──────── Supplied data

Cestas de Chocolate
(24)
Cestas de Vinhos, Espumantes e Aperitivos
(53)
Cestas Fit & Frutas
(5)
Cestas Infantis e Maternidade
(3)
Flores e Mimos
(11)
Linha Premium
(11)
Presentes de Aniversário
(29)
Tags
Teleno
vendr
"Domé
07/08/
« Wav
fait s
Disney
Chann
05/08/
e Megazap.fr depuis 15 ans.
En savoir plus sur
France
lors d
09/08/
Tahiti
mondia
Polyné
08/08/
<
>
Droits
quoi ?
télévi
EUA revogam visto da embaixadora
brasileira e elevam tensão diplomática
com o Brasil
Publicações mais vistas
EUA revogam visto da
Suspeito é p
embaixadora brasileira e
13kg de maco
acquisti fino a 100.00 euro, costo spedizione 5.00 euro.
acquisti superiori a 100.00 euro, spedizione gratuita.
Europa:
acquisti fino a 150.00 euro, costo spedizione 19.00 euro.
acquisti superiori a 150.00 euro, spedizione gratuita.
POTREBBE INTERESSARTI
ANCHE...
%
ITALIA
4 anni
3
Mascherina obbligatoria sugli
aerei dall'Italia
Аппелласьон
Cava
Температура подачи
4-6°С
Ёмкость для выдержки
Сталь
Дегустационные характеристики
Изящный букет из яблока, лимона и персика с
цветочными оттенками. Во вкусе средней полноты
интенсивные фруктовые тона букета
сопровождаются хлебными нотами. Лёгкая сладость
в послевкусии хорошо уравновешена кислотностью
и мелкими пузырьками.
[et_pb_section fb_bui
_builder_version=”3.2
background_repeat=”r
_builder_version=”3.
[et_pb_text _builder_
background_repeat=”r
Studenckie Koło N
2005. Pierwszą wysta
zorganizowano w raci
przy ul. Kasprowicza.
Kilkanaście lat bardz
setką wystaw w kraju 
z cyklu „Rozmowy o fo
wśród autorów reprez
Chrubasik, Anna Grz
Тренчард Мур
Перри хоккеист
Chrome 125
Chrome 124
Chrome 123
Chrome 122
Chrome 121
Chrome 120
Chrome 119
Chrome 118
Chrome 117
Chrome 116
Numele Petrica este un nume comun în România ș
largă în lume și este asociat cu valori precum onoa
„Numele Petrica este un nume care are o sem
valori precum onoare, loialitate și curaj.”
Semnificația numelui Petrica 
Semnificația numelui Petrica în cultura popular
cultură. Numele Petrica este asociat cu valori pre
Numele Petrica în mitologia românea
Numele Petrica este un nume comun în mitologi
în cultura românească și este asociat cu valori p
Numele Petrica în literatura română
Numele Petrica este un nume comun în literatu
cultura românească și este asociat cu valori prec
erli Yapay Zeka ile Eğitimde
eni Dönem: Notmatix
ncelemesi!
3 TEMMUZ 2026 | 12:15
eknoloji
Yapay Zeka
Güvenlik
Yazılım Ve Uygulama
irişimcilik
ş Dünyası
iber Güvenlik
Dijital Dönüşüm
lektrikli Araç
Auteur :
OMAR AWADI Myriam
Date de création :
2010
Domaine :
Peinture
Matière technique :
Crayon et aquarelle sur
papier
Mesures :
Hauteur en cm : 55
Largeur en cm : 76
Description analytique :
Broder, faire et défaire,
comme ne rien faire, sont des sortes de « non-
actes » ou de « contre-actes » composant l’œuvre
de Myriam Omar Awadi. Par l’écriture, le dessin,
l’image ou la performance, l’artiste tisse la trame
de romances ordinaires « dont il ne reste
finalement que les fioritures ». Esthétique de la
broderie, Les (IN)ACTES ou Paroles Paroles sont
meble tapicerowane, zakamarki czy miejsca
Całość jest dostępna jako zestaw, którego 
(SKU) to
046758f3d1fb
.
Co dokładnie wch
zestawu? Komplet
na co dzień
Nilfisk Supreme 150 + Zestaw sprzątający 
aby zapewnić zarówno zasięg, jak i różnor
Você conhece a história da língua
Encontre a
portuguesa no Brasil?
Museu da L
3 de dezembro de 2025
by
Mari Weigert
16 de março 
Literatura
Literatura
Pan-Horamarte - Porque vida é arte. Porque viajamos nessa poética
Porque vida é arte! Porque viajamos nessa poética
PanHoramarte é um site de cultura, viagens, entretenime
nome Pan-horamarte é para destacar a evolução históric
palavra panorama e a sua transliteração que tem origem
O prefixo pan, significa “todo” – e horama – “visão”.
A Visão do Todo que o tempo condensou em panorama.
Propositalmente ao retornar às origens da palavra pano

────────────────

Assignment.
Restate each entry word for word.

Solution below.
Cestas de Chocolate
(24)
Cestas de Vinhos, Espumantes e Aperitivos
(53)
Cestas Fit & Frutas
(5)
Cestas Infantis e Maternidade
(3)
Flores e Mimos
(11)
Linha Premium
(11)
Presentes de Aniversário
(29)
Tags
Teleno
vendr
"Domé
07/08/
« Wav
fait s
Disney
Chann
05/08/
e Megazap.fr depuis 15 ans.
En savoir plus sur
France
lors d
09/08/
Tahiti
mondia
Polyné
08/08/
<
>
Droits
quoi ?
télévi
EUA revogam visto da embaixadora
brasileira e elevam tensão diplomática
com o Brasil
Publicações mais vistas
EUA revogam visto da
Suspeito é p
embaixadora brasileira e
13kg de maco
acquisti fino a 100.00 euro, costo spedizione 5.00 euro.
acquisti superiori a 100.00 euro, spedizione gratuita.
Europa:
acquisti fino a 150.00 euro, costo spedizione 19.00 euro.
acquisti superiori a 150.00 euro, spedizione gratuita.
POTREBBE INTERESSARTI
ANCHE...
%
ITALIA
4 anni
3
Mascherina obbligatoria sugli
aerei dall'Italia
Аппелласьон
Cava
Температура подачи
4-6°С
Ёмкость для выдержки
Сталь
Дегустационные характеристики
Изящный букет из яблока, лимона и персика с
цветочными оттенками. Во вкусе средней полноты
интенсивные фруктовые тона букета
сопровождаются хлебными нотами. Лёгкая сладость
в послевкусии хорошо уравновешена кислотностью
и мелкими пузырьками.
[et_pb_section fb_bui
_builder_version=”3.2
background_repeat=”r
_builder_version=”3.
[et_pb_text _builder_
background_repeat=”r
Studenckie Koło N
2005. Pierwszą wysta
zorganizowano w raci
przy ul. Kasprowicza.
Kilkanaście lat bardz
setką wystaw w kraju 
z cyklu „Rozmowy o fo
wśród autorów reprez
Chrubasik, Anna Grz
Тренчард Мур
Перри хоккеист
Chrome 125
Chrome 124
Chrome 123
Chrome 122
Chrome 121
Chrome 120
Chrome 119
Chrome 118
Chrome 117
Chrome 116
Numele Petrica este un nume comun în România ș
largă în lume și este asociat cu valori precum onoa
„Numele Petrica este un nume care are o sem
valori precum onoare, loialitate și curaj.”
Semnificația numelui Petrica 
Semnificația numelui Petrica în cultura popular
cultură. Numele Petrica este asociat cu valori pre
Numele Petrica în mitologia românea
Numele Petrica este un nume comun în mitologi
în cultura românească și este asociat cu valori p
Numele Petrica în literatura română
Numele Petrica este un nume comun în literatu
cultura românească și este asociat cu valori prec
erli Yapay Zeka ile Eğitimde
eni Dönem: Notmatix
ncelemesi!
3 TEMMUZ 2026 | 12:15
eknoloji
Yapay Zeka
Güvenlik
Yazılım Ve Uygulama
irişimcilik
ş Dünyası
iber Güvenlik
Dijital Dönüşüm
lektrikli Araç
Auteur :
OMAR AWADI Myriam
Date de création :
2010
Domaine :
Peinture
Matière technique :
Crayon et aquarelle sur
papier
Mesures :
Hauteur en cm : 55
Largeur en cm : 76
Description analytique :
Broder, faire et défaire,
comme ne rien faire, sont des sortes de « non-
actes » ou de « contre-actes » composant l’œuvre
de Myriam Omar Awadi. Par l’écriture, le dessin,
l’image ou la performance, l’artiste tisse la trame
de romances ordinaires « dont il ne reste
finalement que les fioritures ». Esthétique de la
broderie, Les (IN)ACTES ou Paroles Paroles sont
meble tapicerowane, zakamarki czy miejsca
Całość jest dostępna jako zestaw, którego 
(SKU) to
046758f3d1fb
.
Co dokładnie wch
zestawu? Komplet
na co dzień
Nilfisk Supreme 150 + Zestaw sprzątający 
aby zapewnić zarówno zasięg, jak i różnor
Você conhece a história da língua
Encontre a
portuguesa no Brasil?
Museu da L
3 de dezembro de 2025
by
Mari Weigert
16 de março 
Literatura
Literatura
Pan-Horamarte - Porque vida é arte. Porque viajamos nessa poética
Porque vida é arte! Porque viajamos nessa poética
PanHoramarte é um site de cultura, viagens, entretenime
nome Pan-horamarte é para destacar a evolução históric
palavra panorama e a sua transliteração que tem origem
O prefixo pan, significa “todo” – e horama – “visão”.
A Visão do Todo que o tempo condensou em panorama.
Propositalmente ao retornar às origens da palavra pano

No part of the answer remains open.